I have not written lately.

A congregant said to me after worship once, you have so much output! you are a prolific writer!

Can I just say that I really don’t like writing that much?  Some of you can relate- those of you who agonize over a careful email reply, who spend an hour (or two) on a newsletter column- you got me!  It is just so much energy going out, and often not enough energy coming in.

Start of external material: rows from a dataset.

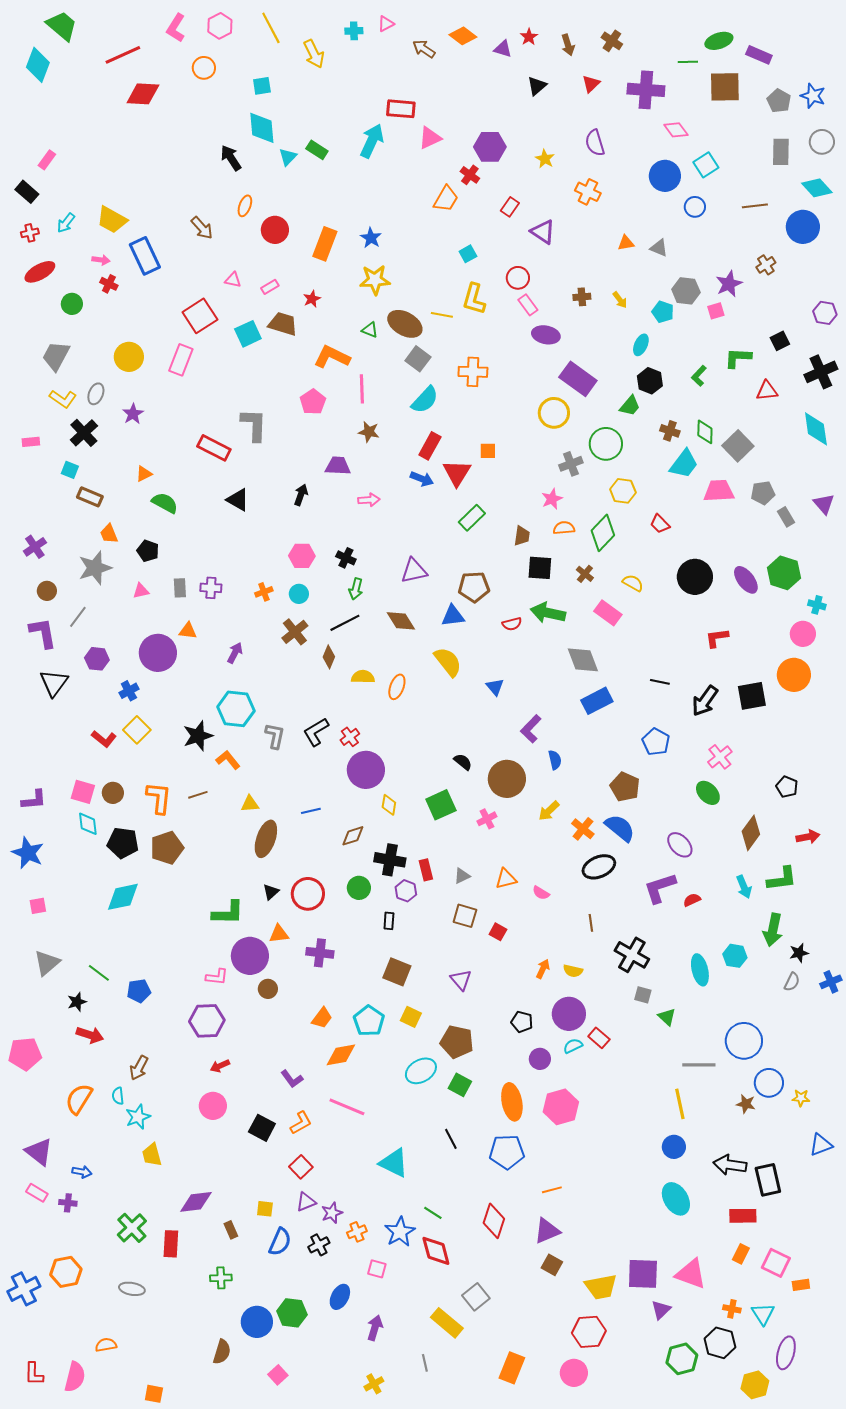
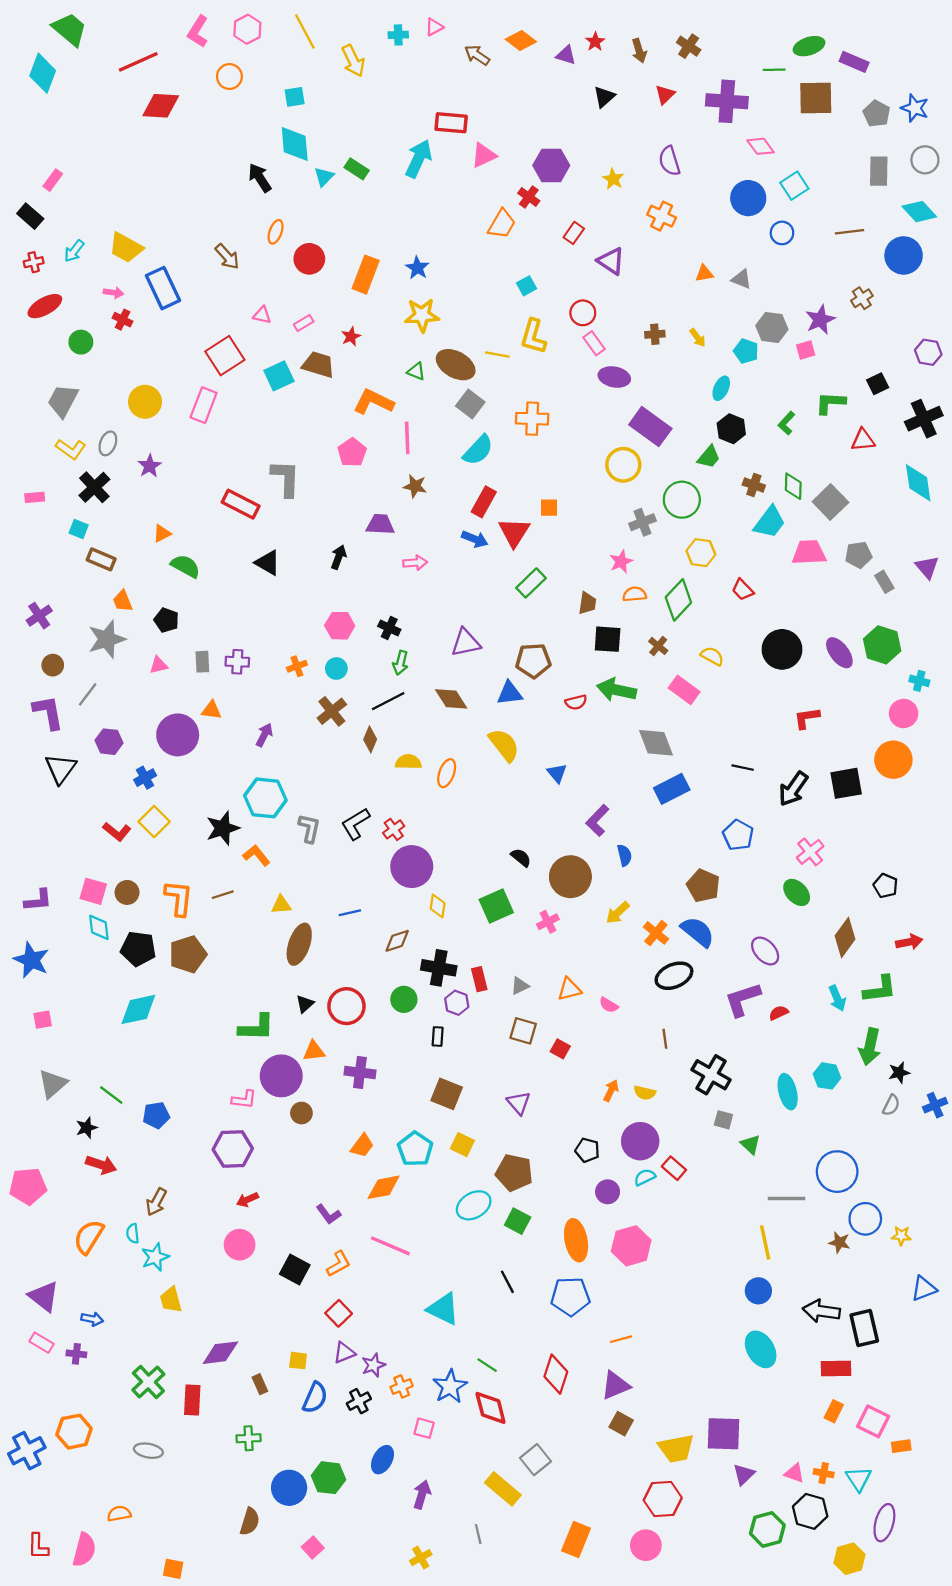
pink triangle: (691, 1274) -> (794, 1473), moved, size x0.6

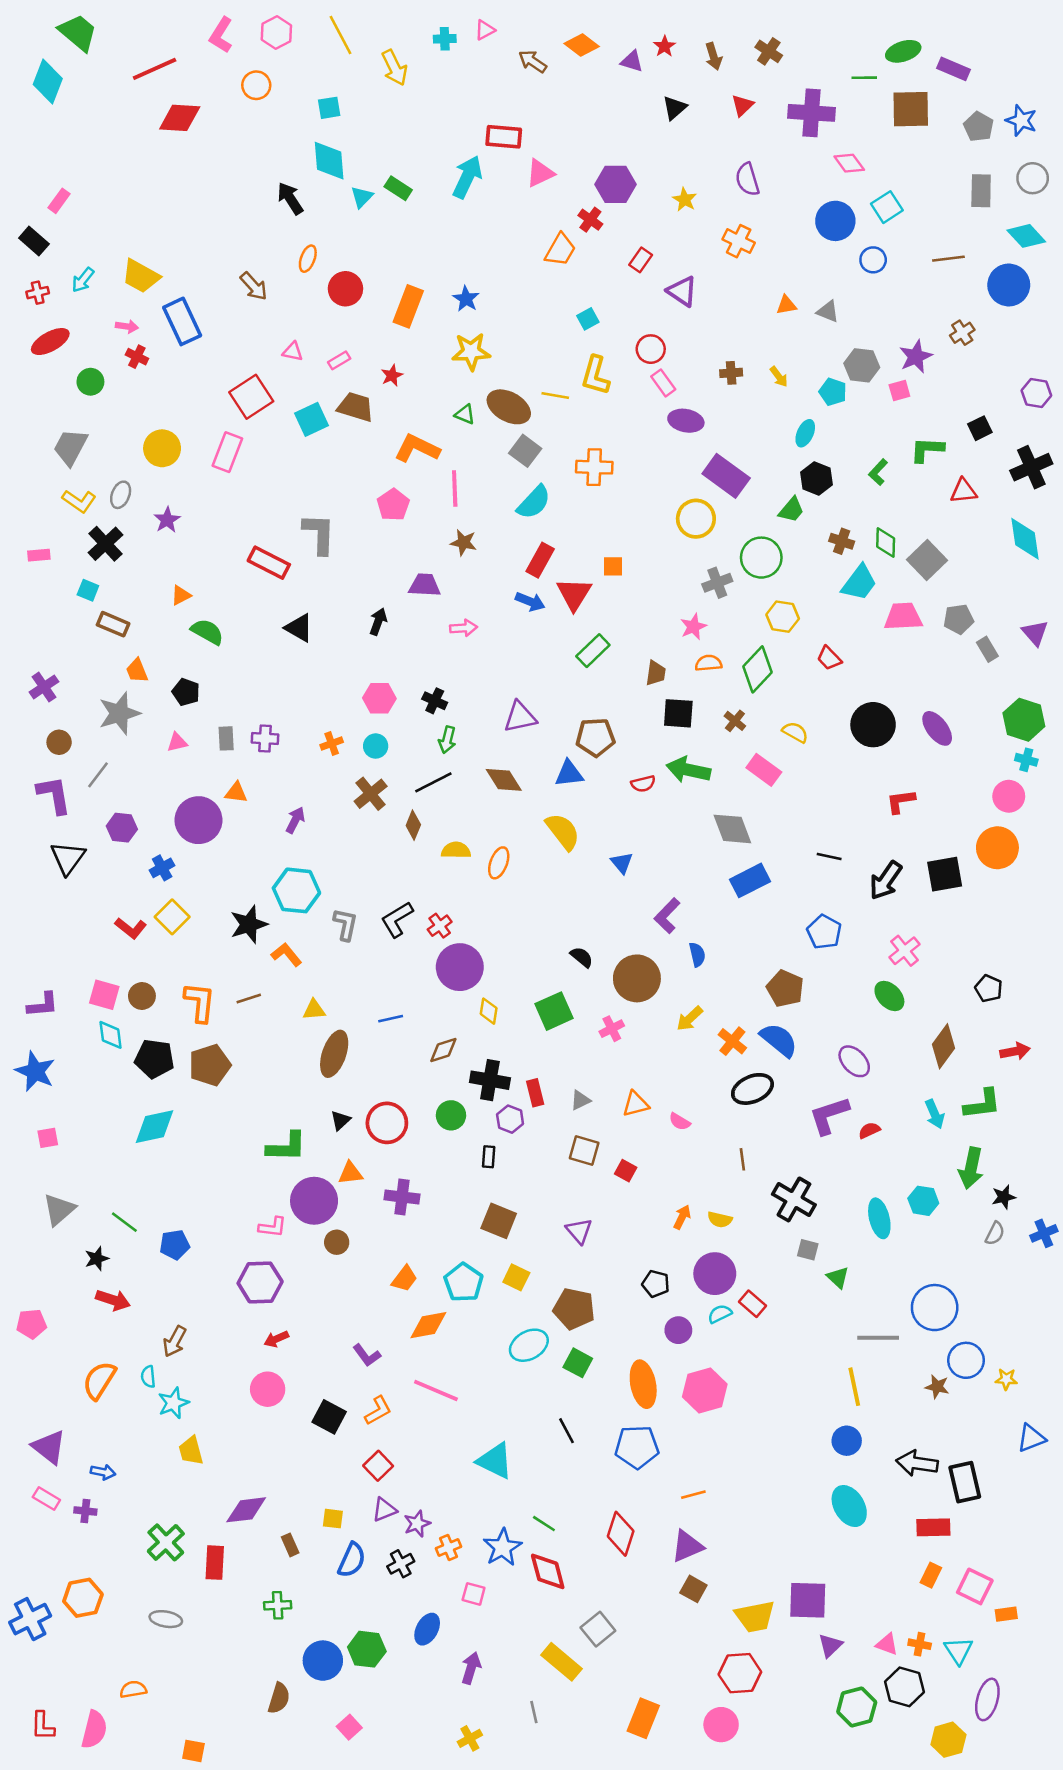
green hexagon: (882, 645) -> (1024, 720), moved
pink pentagon: (28, 1186) -> (31, 1324), size x0.7

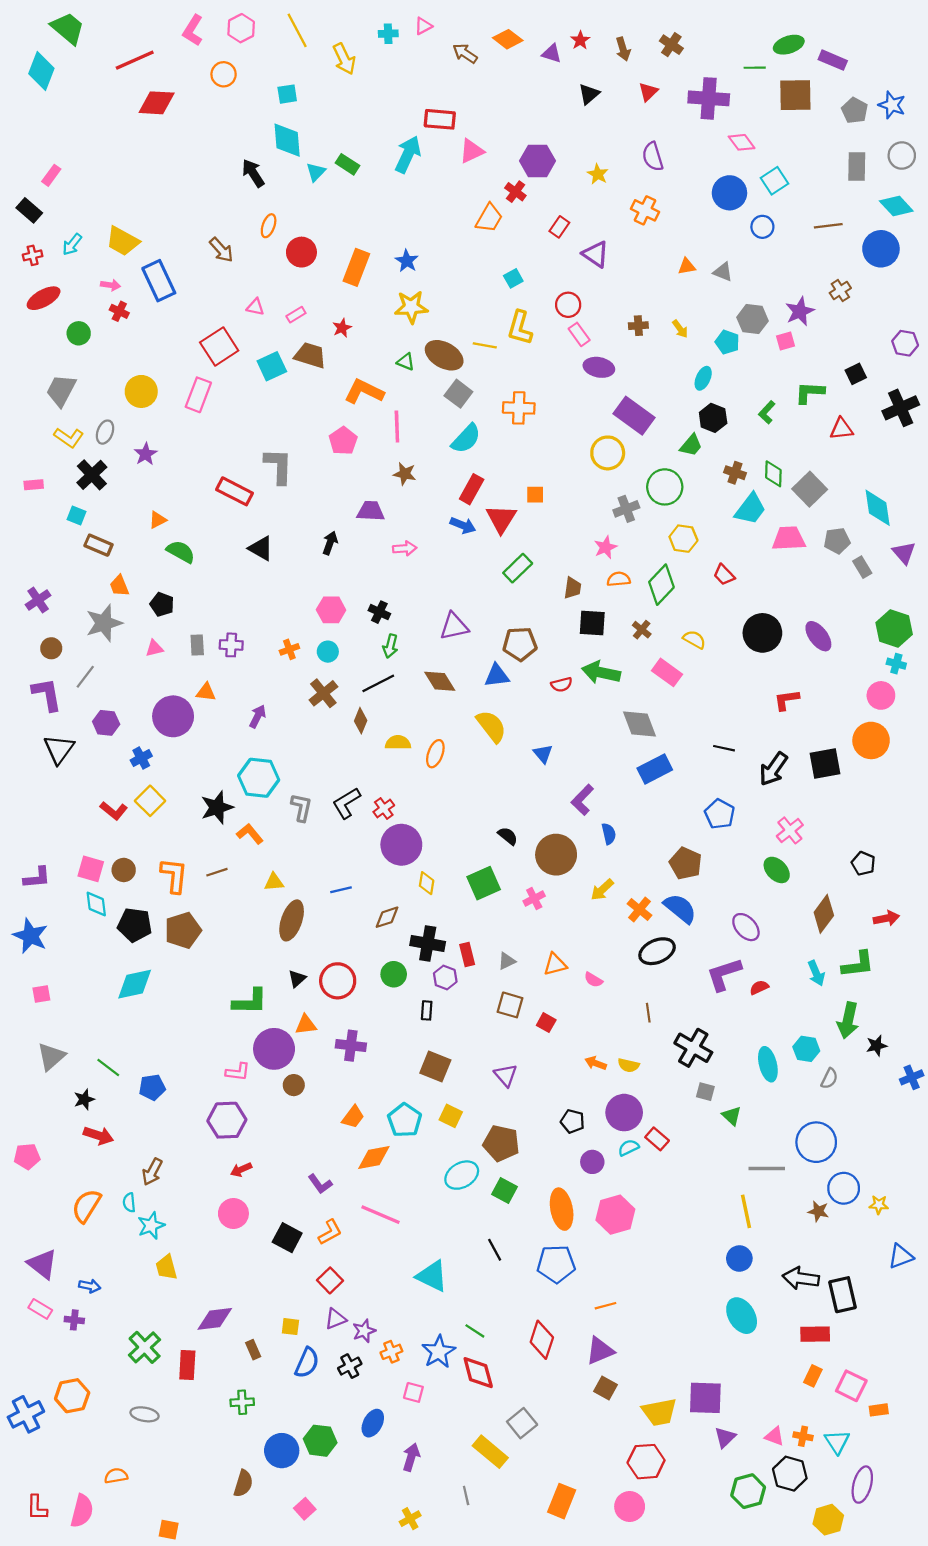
cyan diamond: (1025, 539) -> (878, 508), moved
orange arrow: (682, 1217) -> (596, 1063), turned -95
gray semicircle: (995, 1233) -> (829, 1079), moved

When I started training in karate in Chicago at my happy LGBT friendly, open-minded, peace-monger dojo (YAY!), I soon found myself over-committed.  I was doing all kinds of leadership work in church, I was coordinating something for a dojo fundraiser, I was working 50 hours a week, PHEW!  I was literally making myself crazy.  One day I was stretching before karate class and my kyoshi (a senior many-striped black-belt instructor) knelt down to my level on the ground and asked, Allison, how are you doing? I looked at her and, tears streaming down my face, still said, I’m fine.  It was hilarious in a way.  I was not fine.  I was a wreck.  I was spewing out energy from myself and never replenishing.  My kyoshi then told me how strong I was.  She told me that I did not always have to do my karate 200%, but that sometimes, to really make it and stay on the path, I would need to reduce my power and train softly.

I have held onto that in my faith development.  It is so important to go softly sometimes, to be in the empty places and feel them in order to make ready to receive and listen to what needs to be received and heard.  The still, small voice is rarely heard in the midst of clanging bells (though may people I know find heavy metal a stairway to the Holy).  That moment began the slow process for me of going softly- of sometimes trying to fudge somewhere in between all and nothing.  The middle path is not always boring- in fact I have found it to be most enlightening and interesting.  Finding balance is a constant struggle.

I like the idea of trying to live a little more softly, sauvemente.

In the din of life, go softly.  Feel the rough edges of emptiness to invite healing in, to invite the softening.

Thus sayeth the callings of this gray, moist, breezy day in Fort Myers.